Super Cool Madden '09 Unlockable Characters

On: Saturday, July 12

Hooray! Madden '09 is close to being released. I can't wait to get it for the awesome high-definition game play, improved gang tackling, realistic fatigue, field goal nets, upgraded motion-capture system, passing cone, updated rosters.

One of the best features of sports video games (besides creating yourself in the game and fulfilling all your childhood dreams while you prepare for your next day of work faxing T.P.S. reports to headquarters) is the Unlockable Characters features. It all started in NBA Jam for Sega, where after you pressed a sequence of 52 buttons and lit yourself on fire during the team selection menu, you could unlock Bill Clinton or Ted Kaczynski.

Da Great White Hype was able to contact EA Sports and get the super-secret list of unlockable characters...

1. Philadelphia Eagles Turnstyle



After Winston Justice's first start in the NFL (in which he played matador to Osi Umenyiora of the Giants, allowing 6 sacks), the folks at Madden have created the unlockable feature of the Turnstyle to substitute for Justice. To unlock the Turnstyle, all you have to do is catch a pass from Donovan McNabb that is thrown at your ankles. Not only will the turnstyle allow McNabb to have another precious second to release a pass, but it will actually not count against the salary cap at all, since it requires no money to eat, drink, or to buy jewelry or weed.

2. Abortion Doctor/Drug Dealer



Even though he is suspended for a year, you could unlock this feature in Franchise Mode, when you can pick up free-agent Travis Henry after his punishment is lifted by Rodger Goodell next year.

To unlock this feature, have your team average under 3.5 yards per carry combined with your first-round draft pick being a huge bust. Desperate times call for desperate measures...and you will be forced to sign the hydroponic running back, who also sports Shawn Kemp-like numbers (9 children from 9 different women, 18 ppg, 8 rebounds).
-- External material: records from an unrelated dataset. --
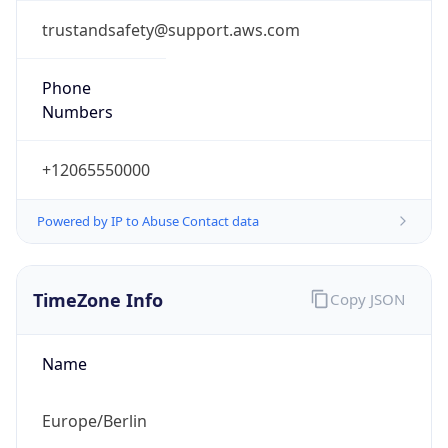
+12065550000
Powered by IP to Abuse Contact data
TimeZone Info
Copy JSON
Name
Europe/Berlin
Offset
1.0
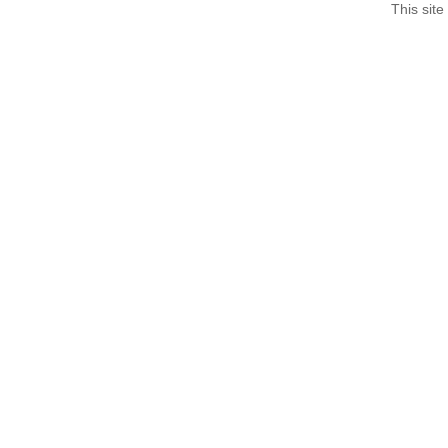
This site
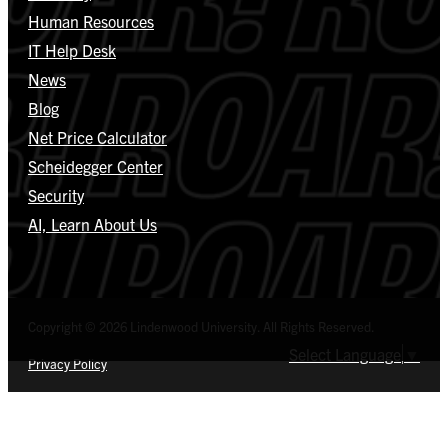
Human Resources
IT Help Desk
News
Blog
Net Price Calculator
Scheidegger Center
Security
AI, Learn About Us
Copyright © 2026 Lindenwood University. All Rights Reserved.
Select Language
▼
Privacy Policy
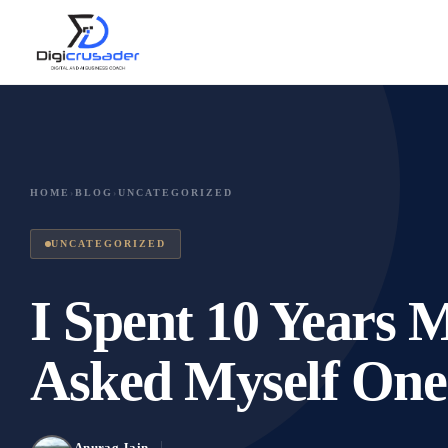
HOME
›
BLOG
›
UNCATEGORIZED
UNCATEGORIZED
I Spent 10 Years 
Asked Myself One
Anurag Jain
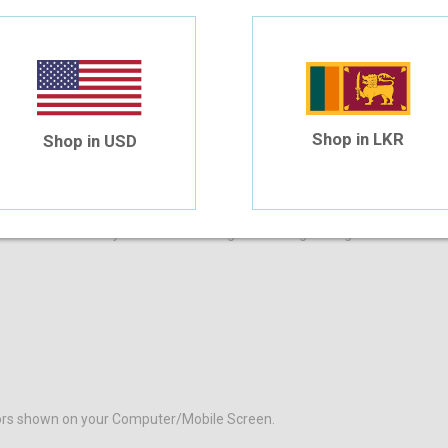
4 Month Installment
$24.43
/month
Shop in LKR
Shop in USD
DESCRIPTION
ADDITIONAL INFORMATION
from the comfort of your home and begin browsing through our eclectic 
olors shown on your Computer/Mobile Screen.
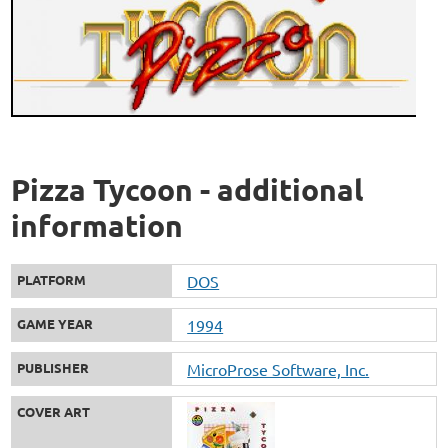
Pizza Tycoon - additional
information
PLATFORM
DOS
GAME YEAR
1994
PUBLISHER
MicroProse Software, Inc.
COVER ART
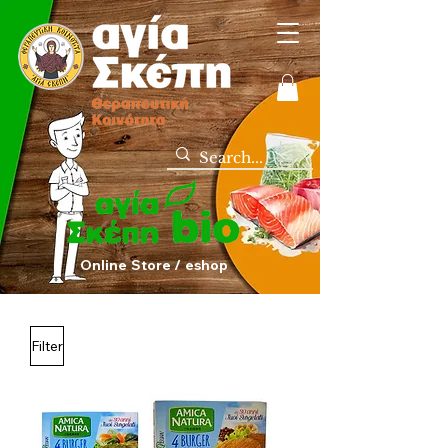
Online Store / eshop
Filter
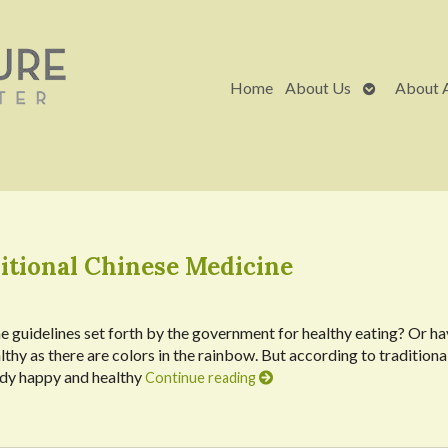
Open
Home
About Us
About 
submenu
itional Chinese Medicine
e guidelines set forth by the government for healthy eating? Or h
thy as there are colors in the rainbow. But according to traditiona
body happy and healthy
Continue reading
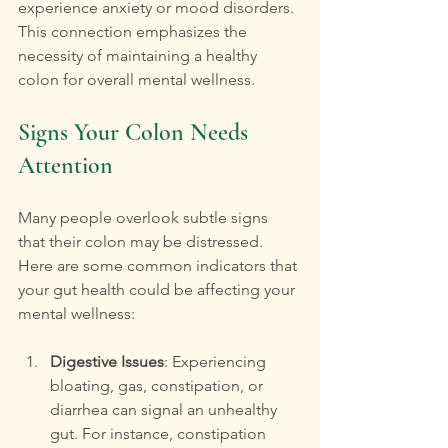
experience anxiety or mood disorders. 
This connection emphasizes the 
necessity of maintaining a healthy 
colon for overall mental wellness.
Signs Your Colon Needs 
Attention
Many people overlook subtle signs 
that their colon may be distressed. 
Here are some common indicators that 
your gut health could be affecting your 
mental wellness:
Digestive Issues
: Experiencing 
bloating, gas, constipation, or 
diarrhea can signal an unhealthy 
gut. For instance, constipation 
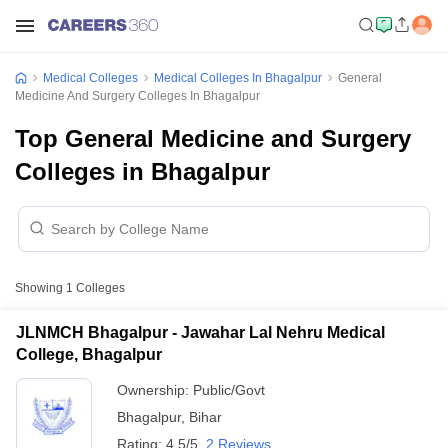
Medical Colleges
Medical Colleges In Bhagalpur
General
Medicine And Surgery Colleges In Bhagalpur
Top General Medicine and Surgery
Colleges in Bhagalpur
Showing
1
Colleges
JLNMCH Bhagalpur - Jawahar Lal Nehru Medical
College, Bhagalpur
Ownership:
Public/Govt
Bhagalpur
,
Bihar
Rating:
4.5/5
2 Reviews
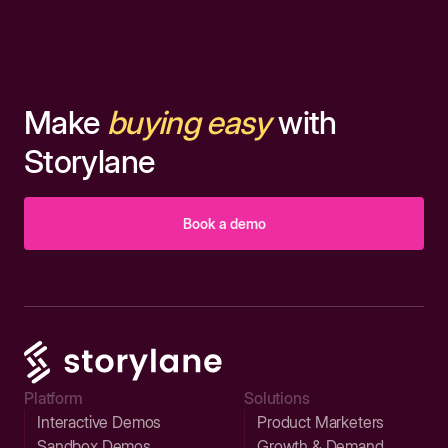
Make
buying easy
with
Storylane
Book a demo
Platform
Solutions
Interactive Demos
Product Marketers
Sandbox Demos
Growth & Demand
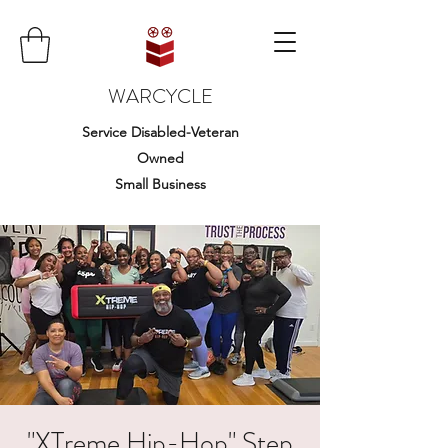
WARCYCLE
Service Disabled-Veteran
Owned
Small Business
"XTreme Hip-Hop" Step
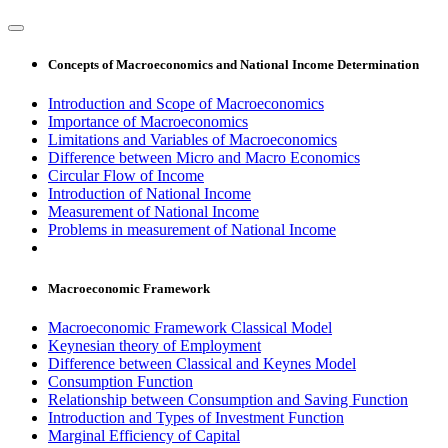
Concepts of Macroeconomics and National Income Determination
Introduction and Scope of Macroeconomics
Importance of Macroeconomics
Limitations and Variables of Macroeconomics
Difference between Micro and Macro Economics
Circular Flow of Income
Introduction of National Income
Measurement of National Income
Problems in measurement of National Income
Macroeconomic Framework
Macroeconomic Framework Classical Model
Keynesian theory of Employment
Difference between Classical and Keynes Model
Consumption Function
Relationship between Consumption and Saving Function
Introduction and Types of Investment Function
Marginal Efficiency of Capital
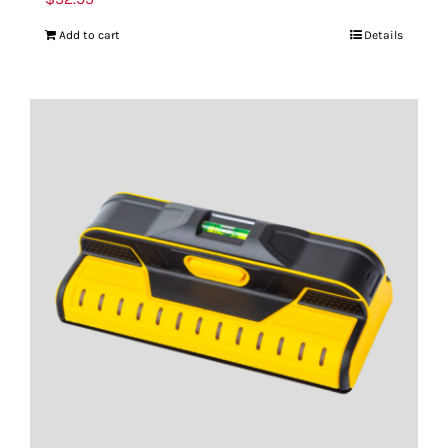
Add to cart
Details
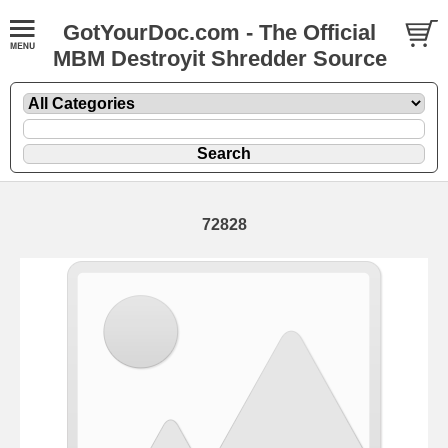
GotYourDoc.com - The Official
MBM Destroyit Shredder Source
72828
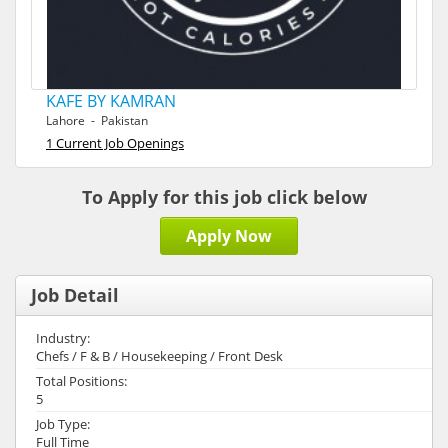
KAFE BY KAMRAN
Lahore - Pakistan
1 Current Job Openings
To Apply for this job click below
Apply Now
Job Detail
Industry:
Chefs / F & B / Housekeeping / Front Desk
Total Positions:
5
Job Type:
Full Time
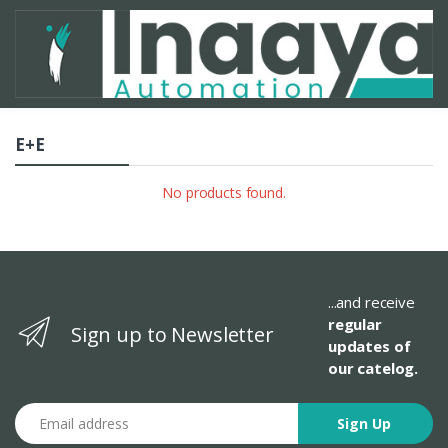
E+E
No products found.
...and receive
regular
Sign up to Newsletter
updates of
our catelog.
Email address
Sign Up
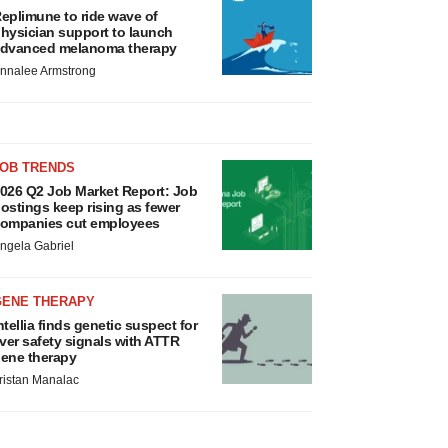
eplimune to ride wave of
hysician support to launch
dvanced melanoma therapy
nnalee Armstrong
JOB TRENDS
026 Q2 Job Market Report: Job
ostings keep rising as fewer
ompanies cut employees
ngela Gabriel
GENE THERAPY
ntellia finds genetic suspect for
iver safety signals with ATTR
ene therapy
ristan Manalac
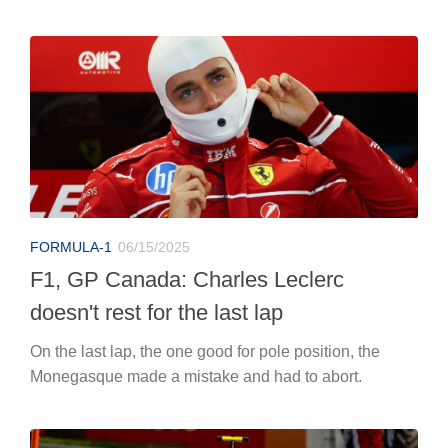
FORMULA-1
06/15/2025
F1, GP Canada: Charles Leclerc
doesn't rest for the last lap
On the last lap, the one good for pole position, the
Monegasque made a mistake and had to abort.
But in order for him to stay on your team, you will have to have a character on the sidelines at all time with a dimebag and a wire hanger, ready for when Travis Henry needs a quick hit/termination of pregnancy.

3. Clipboard with Hand Warmers



One day after reportably asking for an unconditional release from Green Bay, the Packers have counteroffered with allowing Brett Favre to come back to the Pack...but only as a backup to Aaron Rodgers. This scenario seems highly unlikely to occur. But if he was to return as second fiddle, it would only be a matter of time until Rodgers was Nancy Kerrigan'd by one of the cheeseheads to allow the text-messaging gunslinger to start again.

So during those below freezing games on the frozen tundra, Aaron Rodgers will need something to keep those paws toasty while he reads off plays that he though he would be running since May. Unlock this feature by pressing up, down, RT, LT, down while you run out of the tunnel on opening day with Aaron Rodgers, to make him tear up while he gets booed by the Lambeau crowd, causing his eye black to run down his face.

4. The Garbage Picking, Field Goal Kicking Philadelphia Phenomenon



This Unlockable Character is based off the 1998 made-for-tv movie starring Tony Danza who portrays "a Philadelphia garbageman who develops leg muscles from kicking the hydraulic lever on his truck" who is subsequently discovered by the Eagles and signed to be their kicker.

This character brings to the team a rating of 97 for leg strength, a 93 on accuracy, and a 100 for hope. Unlock this character by unearthing the decayed carcass of Barbaro and adding the cooked horsemeat to some Campbell's chunky soup, which will be distributed to the Eagles by Miss McNabb.

1 comments on "Super Cool Madden '09 Unlockable Characters"

Anonymous said...

mk you're so funny and smart. i mean funny and kinda smart.